I’m surrounded by animals, all kinds.
Last week was the last week of library for the kids. For me, library is in full force and I’m putting in more hours than I ever have, though some of it I can do at home. It’s hard for the little ones to understand why library is over while school is still in session, and I haven’t figured out a way to explain that every awesome job has parts of it that involve paperwork, late notices, inventories, signatures from people in administration, and tear down and wrapping up all the shelves. We also bought a library management system, and I’m determined to enter in all the books before mid-June. I really don’t want to work over the summer, and the school doesn’t want me too, either. I started off slow but have picked up speed. I’m waffling on how to shelve the books. (More on that, later.)

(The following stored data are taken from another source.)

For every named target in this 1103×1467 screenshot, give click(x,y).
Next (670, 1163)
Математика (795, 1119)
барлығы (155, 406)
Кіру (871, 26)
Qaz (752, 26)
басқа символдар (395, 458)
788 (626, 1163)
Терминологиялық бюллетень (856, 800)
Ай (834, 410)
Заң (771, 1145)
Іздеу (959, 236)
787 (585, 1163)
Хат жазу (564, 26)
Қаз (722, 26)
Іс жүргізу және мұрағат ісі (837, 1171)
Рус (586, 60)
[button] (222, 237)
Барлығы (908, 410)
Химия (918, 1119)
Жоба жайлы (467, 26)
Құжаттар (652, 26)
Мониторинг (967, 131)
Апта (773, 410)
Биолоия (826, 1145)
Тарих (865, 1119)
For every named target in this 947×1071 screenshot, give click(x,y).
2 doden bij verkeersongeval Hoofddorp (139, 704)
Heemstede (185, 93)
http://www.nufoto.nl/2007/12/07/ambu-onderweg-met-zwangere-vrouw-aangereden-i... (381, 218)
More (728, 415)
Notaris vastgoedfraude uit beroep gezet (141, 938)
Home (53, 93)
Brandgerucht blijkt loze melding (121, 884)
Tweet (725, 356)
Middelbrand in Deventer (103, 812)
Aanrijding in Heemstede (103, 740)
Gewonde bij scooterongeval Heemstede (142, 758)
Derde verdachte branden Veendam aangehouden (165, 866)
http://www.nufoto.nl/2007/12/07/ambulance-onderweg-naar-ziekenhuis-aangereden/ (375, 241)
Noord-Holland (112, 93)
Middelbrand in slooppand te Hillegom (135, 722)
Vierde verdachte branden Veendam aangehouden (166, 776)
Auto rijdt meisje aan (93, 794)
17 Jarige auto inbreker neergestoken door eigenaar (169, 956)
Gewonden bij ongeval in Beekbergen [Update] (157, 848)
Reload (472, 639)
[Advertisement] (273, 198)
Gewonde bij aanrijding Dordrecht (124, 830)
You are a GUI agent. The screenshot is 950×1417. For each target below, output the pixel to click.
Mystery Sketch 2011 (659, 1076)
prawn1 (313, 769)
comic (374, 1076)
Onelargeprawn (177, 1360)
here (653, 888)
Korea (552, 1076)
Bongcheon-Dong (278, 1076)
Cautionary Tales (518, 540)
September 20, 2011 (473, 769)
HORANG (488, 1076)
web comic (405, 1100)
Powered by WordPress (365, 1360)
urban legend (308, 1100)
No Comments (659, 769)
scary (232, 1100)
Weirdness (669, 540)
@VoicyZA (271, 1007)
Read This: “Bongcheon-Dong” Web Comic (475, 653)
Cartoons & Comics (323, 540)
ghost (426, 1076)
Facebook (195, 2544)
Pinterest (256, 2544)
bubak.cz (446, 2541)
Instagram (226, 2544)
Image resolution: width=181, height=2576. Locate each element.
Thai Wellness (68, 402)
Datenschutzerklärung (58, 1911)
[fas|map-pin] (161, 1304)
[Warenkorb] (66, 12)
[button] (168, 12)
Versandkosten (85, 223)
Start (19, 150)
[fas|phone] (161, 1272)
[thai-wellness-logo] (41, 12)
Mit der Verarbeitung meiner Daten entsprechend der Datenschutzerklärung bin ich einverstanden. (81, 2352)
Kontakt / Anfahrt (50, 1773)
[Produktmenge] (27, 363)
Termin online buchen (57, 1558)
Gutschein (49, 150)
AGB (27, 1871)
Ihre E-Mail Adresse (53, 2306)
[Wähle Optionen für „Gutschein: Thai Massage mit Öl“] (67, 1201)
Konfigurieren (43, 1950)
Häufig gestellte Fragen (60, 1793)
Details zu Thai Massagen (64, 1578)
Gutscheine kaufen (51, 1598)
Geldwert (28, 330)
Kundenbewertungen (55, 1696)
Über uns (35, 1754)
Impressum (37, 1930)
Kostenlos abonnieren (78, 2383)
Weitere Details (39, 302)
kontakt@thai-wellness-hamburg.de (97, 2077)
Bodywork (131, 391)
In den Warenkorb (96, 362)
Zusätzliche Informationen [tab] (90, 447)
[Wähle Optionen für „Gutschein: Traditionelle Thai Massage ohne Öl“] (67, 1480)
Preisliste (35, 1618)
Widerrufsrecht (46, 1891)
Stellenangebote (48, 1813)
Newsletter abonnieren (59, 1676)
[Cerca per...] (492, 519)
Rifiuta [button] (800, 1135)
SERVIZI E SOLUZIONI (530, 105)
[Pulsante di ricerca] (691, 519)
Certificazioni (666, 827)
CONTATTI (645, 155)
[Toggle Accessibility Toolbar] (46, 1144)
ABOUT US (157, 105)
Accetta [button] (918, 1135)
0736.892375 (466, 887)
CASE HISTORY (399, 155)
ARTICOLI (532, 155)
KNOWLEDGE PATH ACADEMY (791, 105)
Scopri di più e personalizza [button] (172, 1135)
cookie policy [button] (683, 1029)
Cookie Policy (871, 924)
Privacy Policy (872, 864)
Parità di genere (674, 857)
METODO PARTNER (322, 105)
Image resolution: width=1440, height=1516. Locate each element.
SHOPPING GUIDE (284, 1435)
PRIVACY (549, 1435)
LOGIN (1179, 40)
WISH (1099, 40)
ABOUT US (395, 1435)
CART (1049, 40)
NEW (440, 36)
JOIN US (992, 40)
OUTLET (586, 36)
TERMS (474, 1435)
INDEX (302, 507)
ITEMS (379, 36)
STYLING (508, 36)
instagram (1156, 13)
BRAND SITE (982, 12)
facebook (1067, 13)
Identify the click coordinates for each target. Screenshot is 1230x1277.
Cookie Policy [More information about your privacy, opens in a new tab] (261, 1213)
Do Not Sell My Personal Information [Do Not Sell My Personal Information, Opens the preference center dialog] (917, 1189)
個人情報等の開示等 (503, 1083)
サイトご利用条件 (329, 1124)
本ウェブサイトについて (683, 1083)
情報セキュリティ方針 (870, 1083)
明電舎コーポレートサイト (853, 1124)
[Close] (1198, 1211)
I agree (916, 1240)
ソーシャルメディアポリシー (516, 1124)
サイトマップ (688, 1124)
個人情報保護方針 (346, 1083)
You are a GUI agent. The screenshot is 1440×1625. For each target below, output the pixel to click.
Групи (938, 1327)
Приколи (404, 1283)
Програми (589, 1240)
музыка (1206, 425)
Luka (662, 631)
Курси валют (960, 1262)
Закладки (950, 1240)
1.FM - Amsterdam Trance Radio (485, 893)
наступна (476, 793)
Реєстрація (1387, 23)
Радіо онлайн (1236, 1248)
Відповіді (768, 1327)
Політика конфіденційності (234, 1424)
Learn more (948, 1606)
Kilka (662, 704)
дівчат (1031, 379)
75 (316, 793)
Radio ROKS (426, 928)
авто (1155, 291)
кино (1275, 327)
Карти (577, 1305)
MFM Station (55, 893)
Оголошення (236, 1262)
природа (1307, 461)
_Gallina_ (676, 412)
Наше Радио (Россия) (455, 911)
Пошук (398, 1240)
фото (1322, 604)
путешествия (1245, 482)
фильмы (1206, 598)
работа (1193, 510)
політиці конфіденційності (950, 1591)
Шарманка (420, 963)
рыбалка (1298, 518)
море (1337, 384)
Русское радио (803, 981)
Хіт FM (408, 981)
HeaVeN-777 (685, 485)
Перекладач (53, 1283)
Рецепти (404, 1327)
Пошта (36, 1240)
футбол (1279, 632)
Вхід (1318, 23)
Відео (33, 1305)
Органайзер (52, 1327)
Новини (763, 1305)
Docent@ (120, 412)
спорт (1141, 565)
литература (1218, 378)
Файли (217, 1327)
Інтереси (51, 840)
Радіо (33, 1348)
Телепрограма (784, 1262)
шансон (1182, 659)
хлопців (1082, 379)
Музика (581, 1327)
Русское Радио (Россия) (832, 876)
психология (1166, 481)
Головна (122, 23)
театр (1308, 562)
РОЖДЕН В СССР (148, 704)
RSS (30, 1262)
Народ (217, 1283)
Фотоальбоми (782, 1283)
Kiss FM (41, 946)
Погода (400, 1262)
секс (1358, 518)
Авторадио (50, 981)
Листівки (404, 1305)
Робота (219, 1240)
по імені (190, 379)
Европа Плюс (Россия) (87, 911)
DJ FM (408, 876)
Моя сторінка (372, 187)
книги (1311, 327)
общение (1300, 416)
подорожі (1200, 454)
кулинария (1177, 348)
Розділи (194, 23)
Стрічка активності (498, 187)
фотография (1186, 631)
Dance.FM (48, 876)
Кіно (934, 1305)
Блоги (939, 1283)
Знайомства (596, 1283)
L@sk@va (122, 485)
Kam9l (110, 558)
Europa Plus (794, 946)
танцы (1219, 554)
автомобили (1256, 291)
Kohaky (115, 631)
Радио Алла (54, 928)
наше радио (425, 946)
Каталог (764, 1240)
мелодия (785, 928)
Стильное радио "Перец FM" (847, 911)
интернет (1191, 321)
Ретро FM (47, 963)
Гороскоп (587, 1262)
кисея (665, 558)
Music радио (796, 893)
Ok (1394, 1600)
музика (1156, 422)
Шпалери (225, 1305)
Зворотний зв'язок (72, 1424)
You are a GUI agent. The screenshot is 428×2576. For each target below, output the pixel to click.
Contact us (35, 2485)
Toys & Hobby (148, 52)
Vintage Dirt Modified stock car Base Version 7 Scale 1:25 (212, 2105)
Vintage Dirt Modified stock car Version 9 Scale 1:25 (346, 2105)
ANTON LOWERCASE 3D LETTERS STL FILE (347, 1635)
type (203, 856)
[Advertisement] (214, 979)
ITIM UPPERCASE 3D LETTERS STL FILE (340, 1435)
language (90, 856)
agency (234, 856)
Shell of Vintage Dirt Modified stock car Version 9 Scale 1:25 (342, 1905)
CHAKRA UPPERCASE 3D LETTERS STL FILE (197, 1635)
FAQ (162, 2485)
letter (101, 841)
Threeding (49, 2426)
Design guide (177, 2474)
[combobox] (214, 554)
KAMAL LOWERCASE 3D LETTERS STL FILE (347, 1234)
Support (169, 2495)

On our back porch there is a House Finch nest built by the most negligent couple of birds on record. The Mister said to give them a break, they might be first-time best builders (we had this conversation) and I said no, these birds are millennial birds and, I swear, even the millennial animals have entitled attitudes and poor work ethics. Their nest, if you can call it that, is this flim-flam shanty teetering on a thin Bougainvillea branch pushed up against a rain gutter. It was fine, if ramshackle, when it held five eggs. It was not fine with five baby birds that do unexpected things like: move, breathe, poop, chirp in fear. How to describe this nest? Grab a spoon and fill it with soup. Now hold up the spoon like you’re proclaiming something and using the spoon for emphasis; e.g. House Finches build crap nests.
Every day, several times per day, the birds would roll out of the nearly vertical nest and land in the dirt 4 feet below. One–possibly two–birds did not survive Maggie, who would then give us the dead baby bird as a token of her appreciation. Thanks for the kibble I got you carcass omg!
Finally, after two birds tumbled out in quick succession (and then fell out again within minutes of being placed back in the nest), we decided to take matters into our own hands. The Mister moved the nest to a stable location, returned all the dropped birds (much to Maggie’s dismay), and added some bird seed for good measure. He also added a homemade screen made from cardboard boxes because “in this spot they are easy picking for a roaming crow.”
“We’re doing too much for these birds,” I said as I adjusted the cardboard. “Eventually they’re going to have to figure out how to survive on their own.”
Later, Mom and Dad bird returned to the nest in its new and improved site. They acted like it was no big deal that they went from shack to palace with no effort on their part. I’m not sure they even noticed, though surely they were at least a little surprised that all of their birds were in the nest at the same time without clinging for life to its edges.
The Mister felt snubbed. “I just hooked those birds up and they act like it’s their God-given right.”
“Keep your voice down,” I said. “You’ll hurt their feelings.”